In November 2020, the European Commission set out its action plan on IP which set out measures the Commission has proposed to improve the IP framework in the EU. One of its central priorities is to ensure that EU innovators have access to fast, effective and affordable protection tools.
The full range of IP and related rights are considered in this context, from patents and trade marks to designs, copyright and neighbouring rights, geographical indications and plant variety rights, as well as trade secrets. The measures proposed are designed to help entrepreneurs and businesses leverage their core business assets, including as they relate to green innovations.
According to the Commission, the EU has the means to remain competitive in the global race for technological leadership. A robust IP framework is a crucial driver for leadership in the development of new technologies with the potential to change how communities and businesses live and work.
In this respect the EU is an attractive venue for businesses on the basis that a single application mechanism enables right holders to enforce rights including trade marks, designs and plant variety protection across Europe.
For any technology, a robust regime for the enforcement of IP rights provides valuable protection for new and emerging technologies. That regime is necessary to ensure that the investment required to design, develop and commercialise that technology is protected either for a certain period of time, or in some circumstances, in perpetuity, provided that IP right is maintained.
Crucially, the action plan seeks to ensure that the IP framework is fit for the digital age. This is especially important for rapidly developing technologies such as green technologies and artificial intelligence (AI). Competitive advantages in the market can be gained and rapidly lost within a relatively short period of time in the event that IP protection is weak or not fit for purpose.
Like its EU counterparts, the UK government has identified the potential of green tech.
In a September 2019 paper, the Department for Business, Energy and Industrial Strategy (BEIS) highlighted AI and clean technologies as two of four global challenges which will transform the future.
With this focus, we anticipate substantial growth and investment in these areas. There is already significant evidence of businesses, research institutions and the public sector exploring the potential of clean technologies and the development of green IP as a consequence.
The UK presents an attractive venue for the development of green technology and businesses and the public support a green economic recovery following the Covid-19 pandemic.
Brexit presents a challenge in respect of IP rights, however. For instance, new trade marks or designs registered in the UK are no longer applicable in the EU market and vice versa –separate UK and EU applications are now required if businesses wish to obtain protection for those rights across both jurisdictions. Conversely, the patent system was largely unaffected by Brexit.
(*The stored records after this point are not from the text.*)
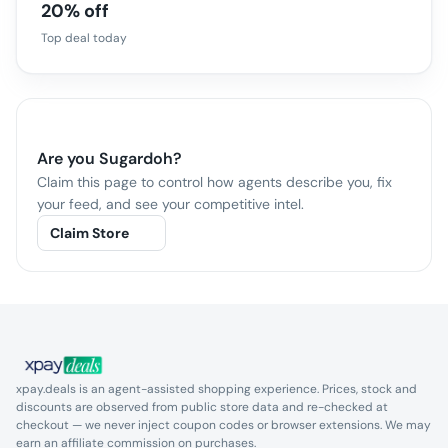
20% off
Top deal today
Are you
Sugardoh
?
Claim this page to control how agents describe you, fix
your feed, and see your competitive intel.
Claim Store
xpay.deals is an agent-assisted shopping experience. Prices, stock and
discounts are observed from public store data and re-checked at
checkout — we never inject coupon codes or browser extensions. We may
earn an affiliate commission on purchases.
However, some IP rights do subsist automatically, such as copyright or certain trade secrets. This means that businesses need to be aware of their options in relation to the commercialisation and any necessary registration of their IP early and ensure they have appropriate strategies in place to ensure that any green IP developed is identified and protected in core markets.
The value of green IP will only continue to grow. It presents enormous opportunities and has the potential to address real and pressing challenges that society is facing. By protecting the investment made in green innovation, IP rights also enable that investment to be directed back into the research and development of further clean or green technologies.